This time I have went fully over the edge.
I am for sure not the same man I was three months ago. Personally, I was in an extremely dark place and had been for sometime after the death of my father. Many things left unsaid, many things that will forever be left unsaid.
To say that this trip changed me, enlightened me, or fixed me is a gross fucking understatement. Things happen to you in life at just the exact moment you need them to happen. I’ve spent countless sleepless nights in foreign places, thinking, marinating, escaping.
I’ve learned a lot from these few months on the road. I’ve learned how to love again, how to smile, but most of all, I’ve learned how to let go of a fascination with change.

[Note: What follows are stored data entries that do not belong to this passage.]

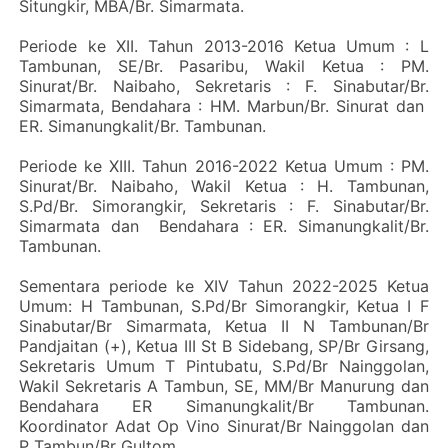
Situngkir, MBA/Br. Simarmata.
Periode ke XII. Tahun 2013-2016 Ketua Umum : L
Tambunan, SE/Br. Pasaribu, Wakil Ketua : PM.
Sinurat/Br. Naibaho, Sekretaris : F. Sinabutar/Br.
Simarmata, Bendahara : HM. Marbun/Br. Sinurat dan
ER. Simanungkalit/Br. Tambunan.
Periode ke XIII. Tahun 2016-2022 Ketua Umum : PM.
Sinurat/Br. Naibaho, Wakil Ketua : H. Tambunan,
S.Pd/Br. Simorangkir, Sekretaris : F. Sinabutar/Br.
Simarmata dan Bendahara : ER. Simanungkalit/Br.
Tambunan.
Sementara periode ke XIV Tahun 2022-2025 Ketua
Umum: H Tambunan, S.Pd/Br Simorangkir, Ketua I F
Sinabutar/Br Simarmata, Ketua II N Tambunan/Br
Pandjaitan (+), Ketua III St B Sidebang, SP/Br Girsang,
Sekretaris Umum T Pintubatu, S.Pd/Br Nainggolan,
Wakil Sekretaris A Tambun, SE, MM/Br Manurung dan
Bendahara ER Simanungkalit/Br Tambunan.
Koordinator Adat Op Vino Sinurat/Br Nainggolan dan
P Tambun/Br Gultom.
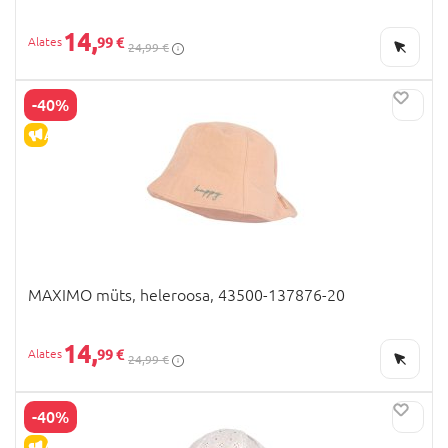
14,
99 €
24,99 €
-40%
ALLAHINDLUS
MAXIMO müts, heleroosa, 43500-137876-20
14,
99 €
24,99 €
-40%
ALLAHINDLUS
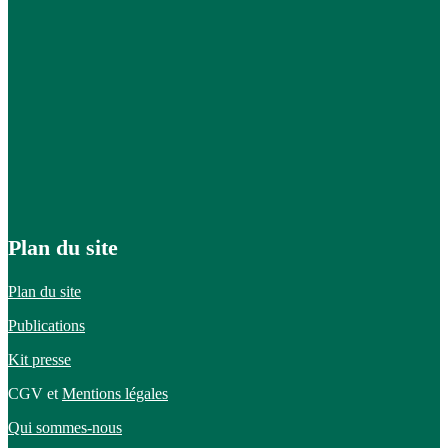
Plan du site
Plan du site
Publications
Kit presse
CGV et
Mentions légales
Qui sommes-nous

There will always, for better or worse, be change. The best advice I could give to a broken soul is:
Get. Fucking. Lost.
It was the best thing I ever did with my life.
Being a stranger in a strange land—endlessly curious—continues to change me. There is zen found through a blank stare out the bus window as landscapes make way for cityscapes, which tends to be indescribable. A person can find solace in parts of travel, I know this is the case for me. These days it’s inescapable.
My heart beats for the unknown, the uncharted.
I haven’t had much to say or write during these times. Probably won’t for sometime to come. Sometimes you seem so broken that you cannot be fixed.
You can be.
Never stop going forward, and wherever your road takes you, don’t forget to soak it all in.
Until we meet again, in this life or the next.